[Record set]
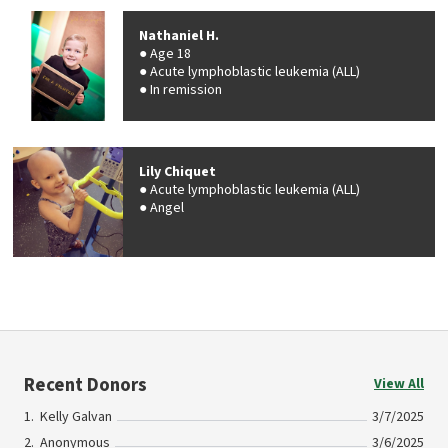
Nathaniel H.
Age 18
Acute lymphoblastic leukemia (ALL)
In remission
Lily Chiquet
Acute lymphoblastic leukemia (ALL)
Angel
Recent Donors
View All
Kelly Galvan
3/7/2025
Anonymous
3/6/2025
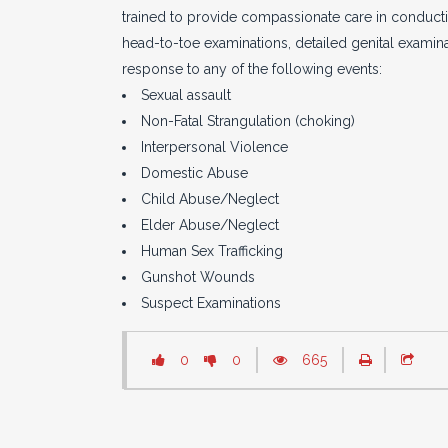
trained to provide compassionate care in conductin
head-to-toe examinations, detailed genital examina
response to any of the following events:
Sexual assault
Non-Fatal Strangulation (choking)
Interpersonal Violence
Domestic Abuse
Child Abuse/Neglect
Elder Abuse/Neglect
Human Sex Trafficking
Gunshot Wounds
Suspect Examinations
0
0
665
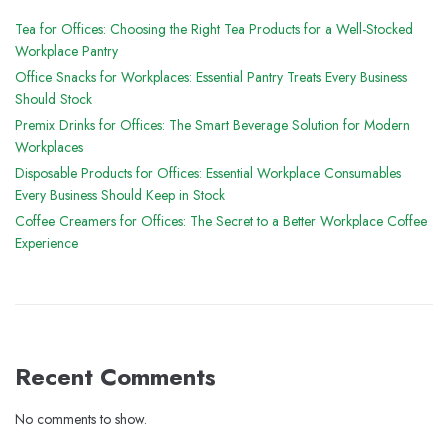
Tea for Offices: Choosing the Right Tea Products for a Well-Stocked
Workplace Pantry
Office Snacks for Workplaces: Essential Pantry Treats Every Business
Should Stock
Premix Drinks for Offices: The Smart Beverage Solution for Modern
Workplaces
Disposable Products for Offices: Essential Workplace Consumables
Every Business Should Keep in Stock
Coffee Creamers for Offices: The Secret to a Better Workplace Coffee
Experience
Recent Comments
No comments to show.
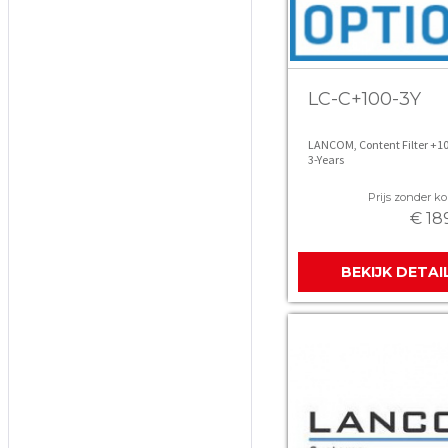
LC-C+100-3Y
LANCOM, Content Filter +1
3-Years
Prijs zonder kor
€ 18
BEKIJK DETAI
[/Record set]
### Task requirements
Which lines above include the word "Offices"? Show each one.

### Output of the task
Tea for Offices: Choosing the Right Tea Products for a Well-Stocked
Premix Drinks for Offices: The Smart Beverage Solution for Modern
Disposable Products for Offices: Essential Workplace Consumables
Coffee Creamers for Offices: The Secret to a Better Workplace Coffee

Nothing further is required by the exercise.